- Title: Monday Brown Bag Lecture - 'The War Crimes Tribunals for Yugoslavia: Are Trials After Atrocities Effective?'
- Host Department:
Institute for the Humanities
- Date: 10/09/2005 - 10/09/2005
- Time: 12:30 PM - 1:30 PM
- Location: Osterman Common Room, 0520 Rackham Building, 915 E Washington St, Ann Arbor
- Contact Information: Doretha Coval
dcoval@umich.edu
734 936 3518
- Description: Human Rights Series
Robert Donia, History, and Steven Ratner, Law
Please note this event begins at the later time of 12:30 PM
- Detailed Information: Robert Donia is a Research Associate at the University of Michigan’s Center for Russian and East European Studies, a Visiting Scholar at the University of California at San Diego, and an Associate Professor of History at the University of Sarajevo. He is the author of Islam under the Double Eagle: The Muslims of Bosnia and Herzegovina, 1878-1914 (1981), and with John V.A. Fine, co-author of Bosnia and Herzegovina: A Tradition Betrayed (1994). He recently completed a book on the history of Sarajevo.
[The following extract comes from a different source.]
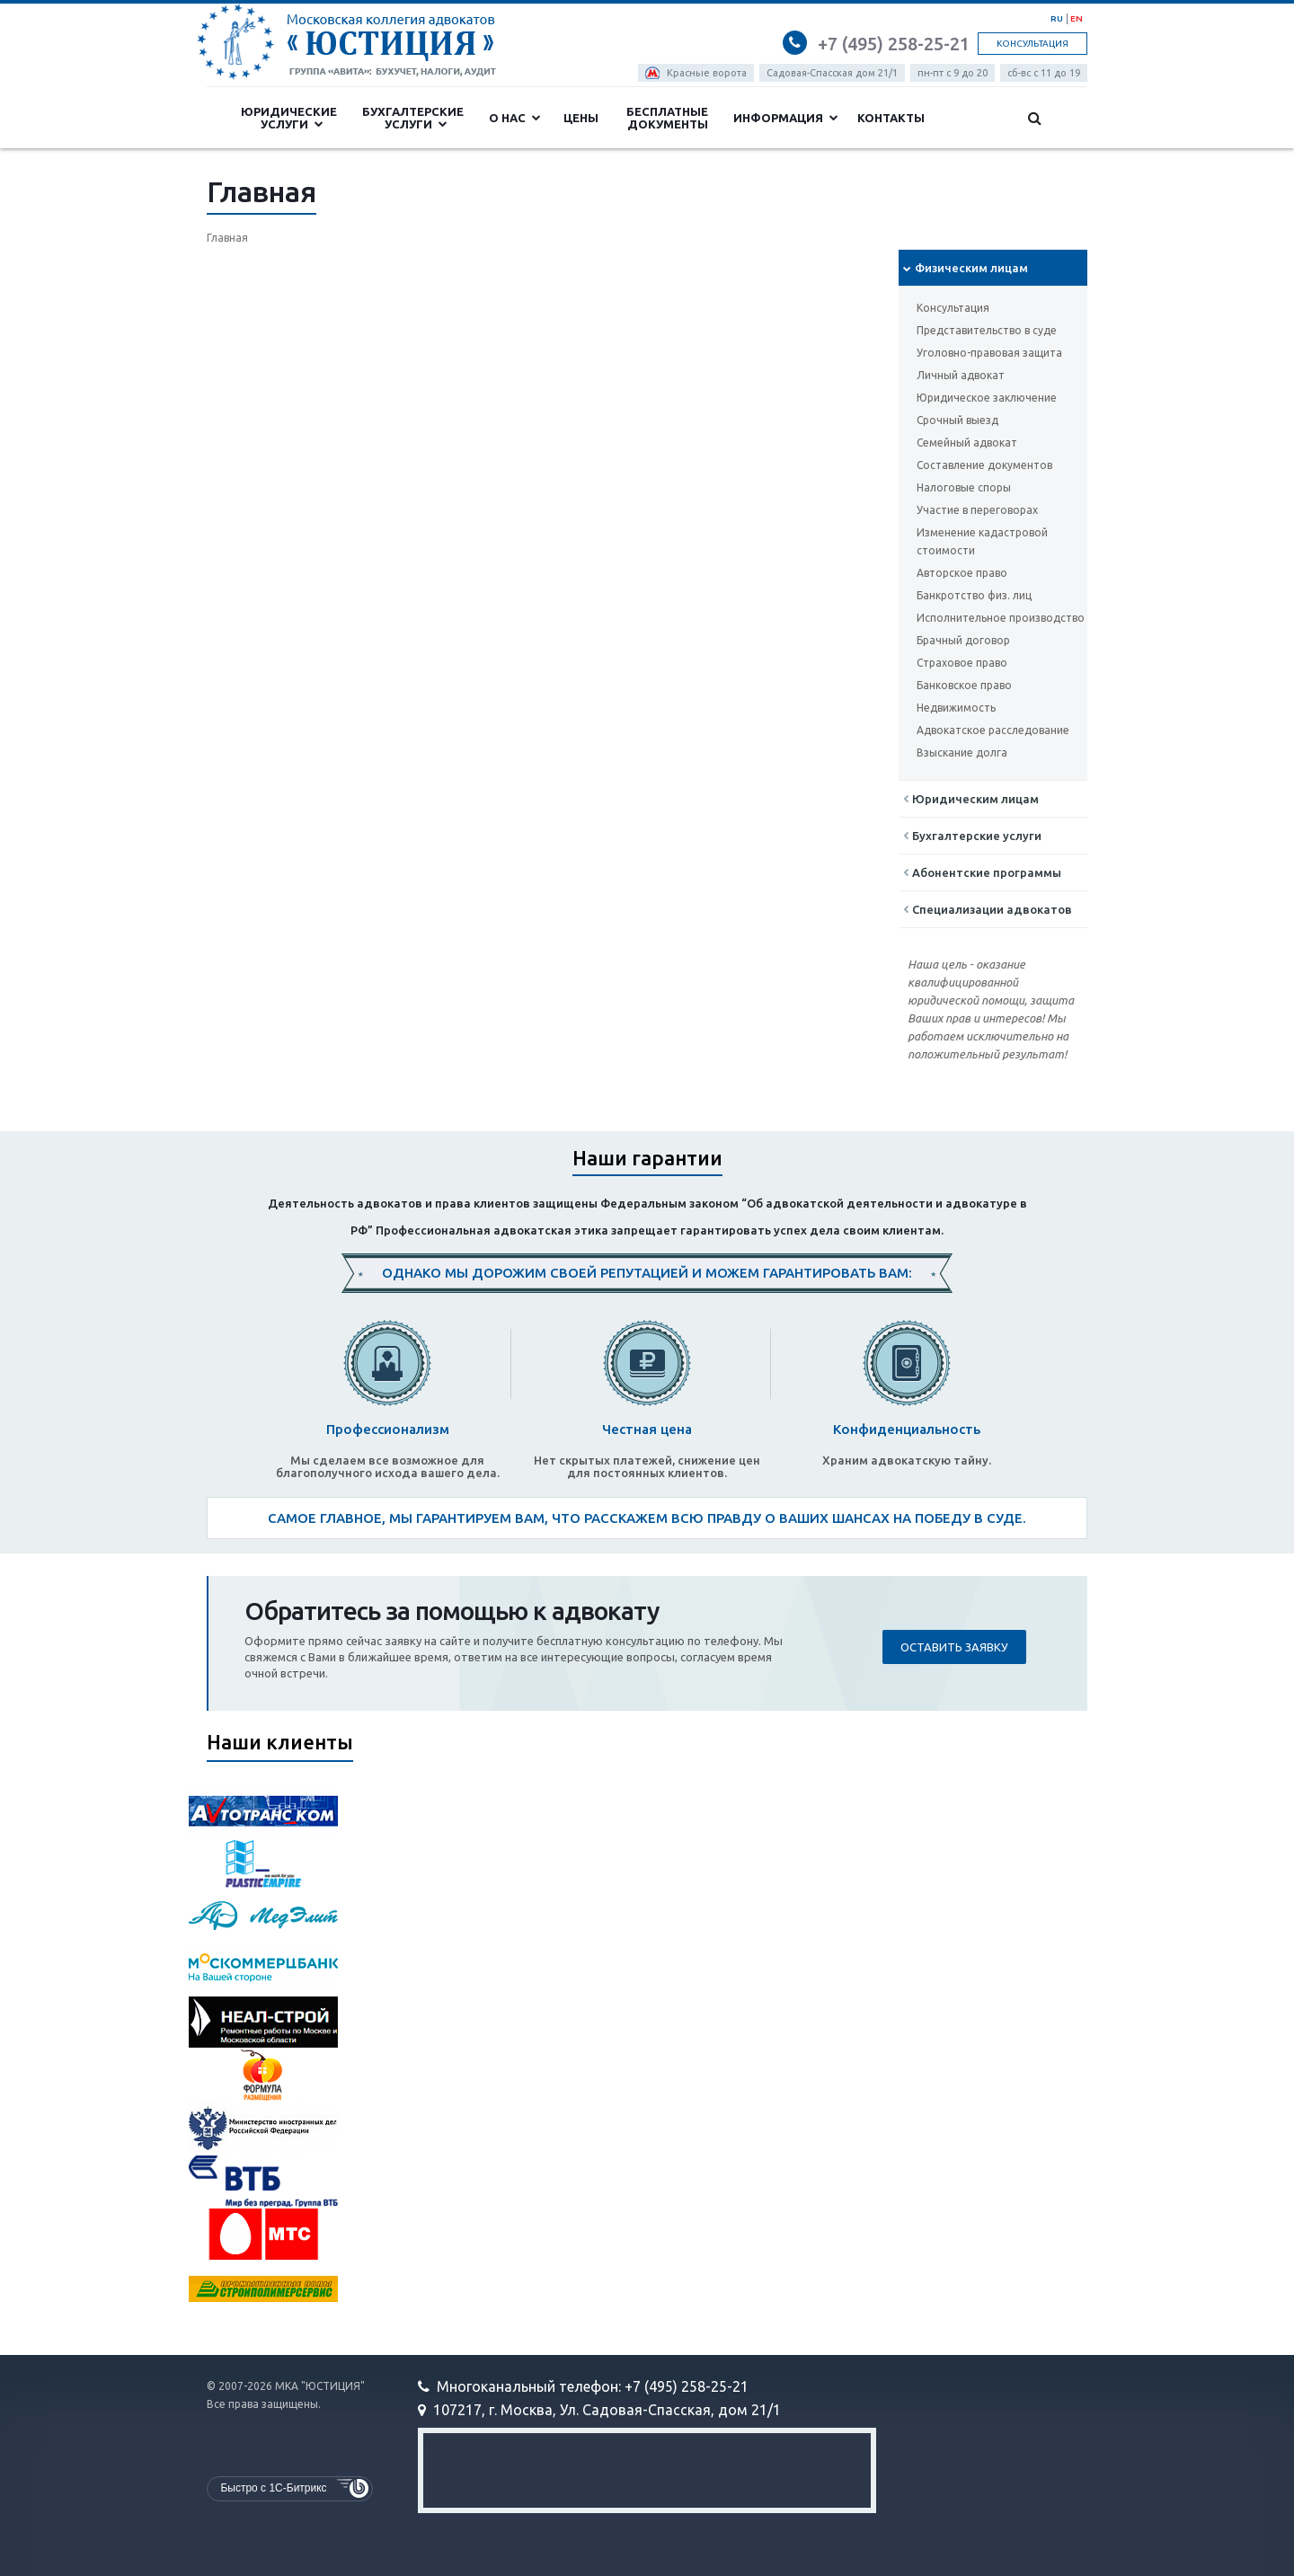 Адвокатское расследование (993, 730)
Steven R. Ratner came to the UM Law School in 2004. His research has focused on new challenges facing new governments and international institutions after the Cold War, including ethnic conflict, territorial borders, implementation of peace agreements, and accountability for human rights violations. Among his publications are three books: The New UN Peacekeeping: Building Peace in Lands of Conflict After the Cold War (St. Martin’s, 1995); Accountability for Human Rights Atrocities in International Law: Beyond the Nuremberg Legacy (Oxford, 1997 and 2001) (co-author); and International Law: Norms, Actors, Process (Aspen, 2002) (co-author).